A new report favouring a runway at Heathrow and not Gatwick has been slammed by people in Brighton and Hove – for very different reasons.
Business leaders say if Gatwick does not get a second runway, the city will miss out on “enormous knock-on benefits”.
But environmentalists say neither scheme should go ahead, and that the effects of air pollution on the region far outweigh any economic boost.
Geoffrey Theobald, leader of the Conservative group on the city council and a member of the Greater Brighton Economic Board, said: “It is very disappointing that Sir Howard Davies’ Airports Commission has not come out in favour of a second runway at Gatwick which I personally think had by far the better case.
“Of course the final decision rests now with the Government and I hope that they may still be persuaded to go with Gatwick as I believe it will have enormous knock-on benefits for the economy of the Greater Brighton area.
“I very much hope that this doesn’t now knock back the growing momentum for a second Brighton rail mainline – BML2 – something which I believe is vital for the area, regardless of the final Gatwick decision.”
And his comments were echoed by the Coast to Capital LEP, which said: “Our view remains that Gatwick is clearly the best choice. It is the most deliverable option, with the least impact on the environment and the lowest cost. We would urge the Government to be decisive and to give the all options full consideration and we hope that Gatwick will finally be given the green light.”

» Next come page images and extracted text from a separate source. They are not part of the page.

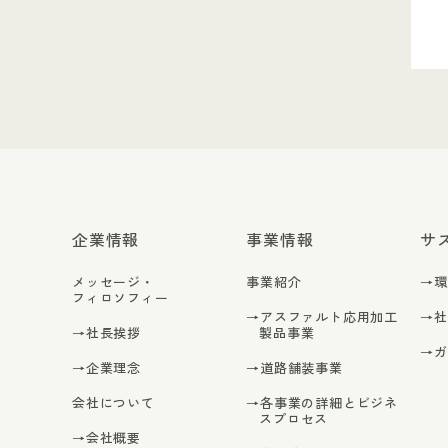
企業情報
事業情報
サ
メッセージ・
事業紹介
→
フィロソフィー
→アスファルト応用加工
→
→社長挨拶
製品事業
→
→企業理念
→道路舗装事業
会社について
→各事業の詳細とビジネ
スプロセス
→会社概要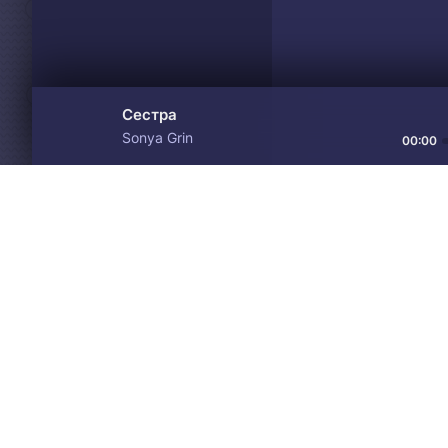
Сестра
Sonya Grin
00:00
Материалы предоставлен
Drive
Music
только для ознакомления! 
© 2024-2026 DRIVEMUSIC.ORG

However, Brighton and Hove Friends of the Earth transport campaigner Chris Todd said the best option would be for no extra runways, and instead called for the aviation industry and frequent flyers to be taxed more.
He said: “At the moment, the airline industry is not paying for the damage it’s causing – there’s no tax paid on airline fuel even though it’s contributing to climate change.
“The impact in the south east from the air pollution and noise pollution are serious issues. Poor air quality is killing 29,000 people in the UK every year, and 115 people a year die prematurely in Brighton and Hove.
“The trains can’t cope at the moment and the government doesn’t seem to be that serious at looking at alternatives like the Lewes to Uckfield line. Stick a runway at Gatwick and the whole thing is going to melt down completely.
“The business case is dubious too. Only 12% of all flights are business flights, and you could expand that within existing infrastructure.”